I move: "That the Bill be now read a Second Time."
In 2011, when Fine Gael took office, there were 641 children in emergency accommodation according to the Central Statistics Office. Yesterday’s homeless figures stated there were 3,784 children officially homeless in February, an increase of 490%. Let that sink in for a minute. Under the watch of the Minister, Deputy Eoghan Murphy, and his colleagues, thousands of children have lost years of their young lives to homelessness. In total, there are 10,264 people officially homeless and 1,707 families sleeping in hotels, bed and breakfast accommodation, and family hubs. However, these are just the official figures. They do not include the 1,600 adults and children wrongly removed, in my view, from the homeless figures last year, nor do they include rough sleepers, women and children in domestic violence shelters, those in hostels not funded by the Government, nor those granted asylum but unable to access private rented accommodation because of the housing crisis and using direct provision as emergency accommodation.

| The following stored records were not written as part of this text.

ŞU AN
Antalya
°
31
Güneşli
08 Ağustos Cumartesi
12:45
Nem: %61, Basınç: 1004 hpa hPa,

In fact, the Government cannot even tell us the full extent of the homeless crisis because it refuses to count all those without a home.
Yesterday’s figures must mark a line in the sand. The symbolically significant number of 10,000 has been breached. This must force the Government to stop and ask what is going wrong. More importantly, surely Government must now be asking what it can do differently in the weeks and months ahead to stop the flow of adults and children into homelessness.

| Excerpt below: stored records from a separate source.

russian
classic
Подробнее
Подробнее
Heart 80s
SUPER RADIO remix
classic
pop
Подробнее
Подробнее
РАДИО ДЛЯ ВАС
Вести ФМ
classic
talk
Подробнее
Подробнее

How did we get here? What caused child homelessness to increase by a staggering 490% in eight years? How is it possible, in a growing economy, with more people in work than ever before, that we have such a deep housing and homelessness crisis? In part, the blame lies with Fianna Fáil. Decades of underinvestment in social and affordable housing, coupled with an over-reliance on the private sector to meet housing need, created a fragile housing system. Economic mismanagement led to recession, which in turn led to a housing crisis. However, Fine Gael can not lay all the blame at Deputy Micheál Martin’s door. From 2011 to 2013, Fine Gael slashed capital spending in social housing to its lowest level in decades. In 2014, when private sector rents started to spiral out of control, the then Minister for Finance, Deputy Noonan, blocked meaningful rent regulations. Tens of families started to present as homeless every single week. By 2016, tens had become hundreds, with family homelessness reaching unprecedented levels. In response, the then Minister and now Tánaiste, Deputy Coveney, introduced the rent pressure zones. At the time, in this Chamber, we warned him they would not work, that they would be impossible to police and that it would lead to a two-tier rental market, but he dismissed our concerns and carried on regardless. Two years on, and it gives me no pleasure to say this, those of us who raised these concerns have been proven right. In 2018, as the Minister knows, rents increased by 7% across the State and by 8% in Dublin, which is twice the rent pressure zone cap. Yet, as late as this morning, the Government claims that its policy is working.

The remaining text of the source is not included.